Levántese pues, y levantada, gobierne su gente y mire lo que se ha de proveer y hacer aquel día, y á cada uno de sus criados reparta su oficio; y como en la guerra el capitán, cuando ordena por hileras su escuadra, pone á cada un soldado en su propio lugar y le avisa á cada uno que guarde su puesto; así ella ha de repartir á sus criados sus obras y poner orden en todos, en lo cual se encierran grandes provechos, porque lo uno, hácese lo que conviene con tiempo y con gusto; lo otro, para cuando alguna vez acontece que, ó la enfermedad ó la ocupación tiene ausente á la señora, están ya los criados, por el uso, como maestros en todo aquello que deben hacer, y la voz y la orden de su ama, á la cual tienen hechos ya los oídos, aunque no la oigan entonces, les suena en ellos todavía, y la tienen como presente sin vella.
Y demás desto, del cuidado del ama aprenden las criadas á ser cuidadosas, y no osan tener en poco aquello en que ven que se emplea la diligencia y el mandamiento de su señora; y como conocen que su vista y provisión della se extiende por todo, paréceles, y con razón, que en todo cuanto hacen la tienen como por testigo y presente, y así se animan, no sólo á tratar con fidelidad sus obras y oficios, sino también aventajarse señaladamente en ellos.

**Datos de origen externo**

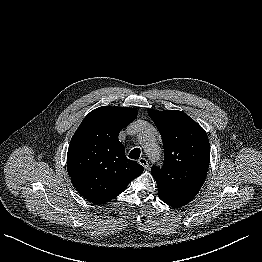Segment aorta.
I'll return each instance as SVG.
<instances>
[{
	"mask_svg": "<svg viewBox=\"0 0 262 262\" xmlns=\"http://www.w3.org/2000/svg\"><path fill=\"white\" fill-rule=\"evenodd\" d=\"M146 137H149V134L148 135L147 134H143V135L140 136L141 140H142V138H143V140H144V138L147 140ZM144 144H145L144 145L145 146V151H146V154H147L148 158L151 161H153V162L157 161L159 159L158 148L156 146H154V145L149 144L148 142H144Z\"/></svg>",
	"mask_w": 262,
	"mask_h": 262,
	"instance_id": "1",
	"label": "aorta"
}]
</instances>
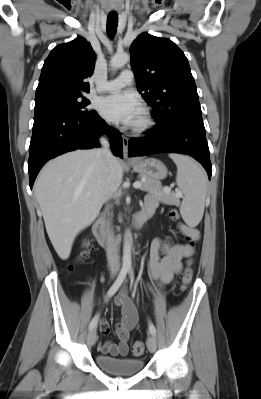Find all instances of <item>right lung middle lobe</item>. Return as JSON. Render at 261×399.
<instances>
[{"label":"right lung middle lobe","instance_id":"1","mask_svg":"<svg viewBox=\"0 0 261 399\" xmlns=\"http://www.w3.org/2000/svg\"><path fill=\"white\" fill-rule=\"evenodd\" d=\"M82 94L57 95L35 100V115L50 112L64 111L79 117H90L95 111L85 110L90 101Z\"/></svg>","mask_w":261,"mask_h":399}]
</instances>
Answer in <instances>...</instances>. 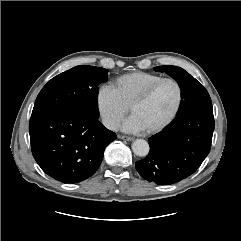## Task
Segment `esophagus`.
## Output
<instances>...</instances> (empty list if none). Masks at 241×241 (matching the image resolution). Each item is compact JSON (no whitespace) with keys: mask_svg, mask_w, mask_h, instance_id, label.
I'll return each instance as SVG.
<instances>
[{"mask_svg":"<svg viewBox=\"0 0 241 241\" xmlns=\"http://www.w3.org/2000/svg\"><path fill=\"white\" fill-rule=\"evenodd\" d=\"M118 138L123 139V140H127V141H132V140H134L133 137L125 136V135H118Z\"/></svg>","mask_w":241,"mask_h":241,"instance_id":"1","label":"esophagus"}]
</instances>
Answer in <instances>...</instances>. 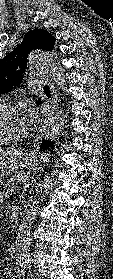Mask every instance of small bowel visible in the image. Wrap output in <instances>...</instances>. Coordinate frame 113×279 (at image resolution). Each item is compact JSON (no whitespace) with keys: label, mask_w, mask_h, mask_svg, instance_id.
<instances>
[{"label":"small bowel","mask_w":113,"mask_h":279,"mask_svg":"<svg viewBox=\"0 0 113 279\" xmlns=\"http://www.w3.org/2000/svg\"><path fill=\"white\" fill-rule=\"evenodd\" d=\"M0 197L2 198V195H1V194H0ZM5 274H6V276H9L10 278L13 279V276L11 275V270H10V269H6V270H5Z\"/></svg>","instance_id":"obj_1"}]
</instances>
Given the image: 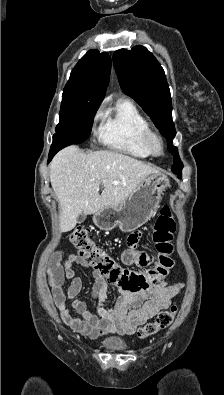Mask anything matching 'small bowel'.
I'll use <instances>...</instances> for the list:
<instances>
[{"label":"small bowel","instance_id":"1","mask_svg":"<svg viewBox=\"0 0 224 395\" xmlns=\"http://www.w3.org/2000/svg\"><path fill=\"white\" fill-rule=\"evenodd\" d=\"M140 241L139 233L129 236L128 249L122 255L125 264L147 266L151 262L148 253L137 249ZM76 265L89 266L77 254L70 255L63 262L61 254H56L47 269L48 283L62 321L74 331L91 339L105 334H133L148 319L166 309L179 288V284H168L163 279L136 293L120 287L118 300L113 306L107 307L105 301L108 296V280L100 272L93 271L91 295L97 306L95 312H92L84 300L76 298L82 288V279L75 276ZM66 280H71V283L64 291ZM69 300H73L72 310L78 316L71 314L67 304Z\"/></svg>","mask_w":224,"mask_h":395}]
</instances>
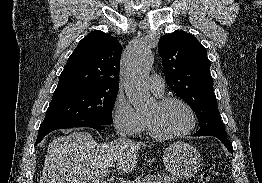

Y así cresce el bien como espuma, y se mejora la hacienda, y reina el concierto, y va desterrado el enojo. Y finalmente, la vista y la presencia y la voz y el mando del ama hace á sus mozas, no sólo que le sean provechosas, sino que ellas en sí no se hagan viciosas, lo cual también pertenesce á su oficio. Síguese:
VIII
LA PERFECTA CASADA NO SÓLO HA DE CUIDAR DE ABASTECER SU CASA Y CONSERVAR LO QUE EL MARIDO ADQUIERE, SINO QUE HA DE ADELANTAR TAMBIÉN LA HACIENDA.
Vínole al gusto una heredad, y compróla,
y del fruto de sus palmas plantó viña.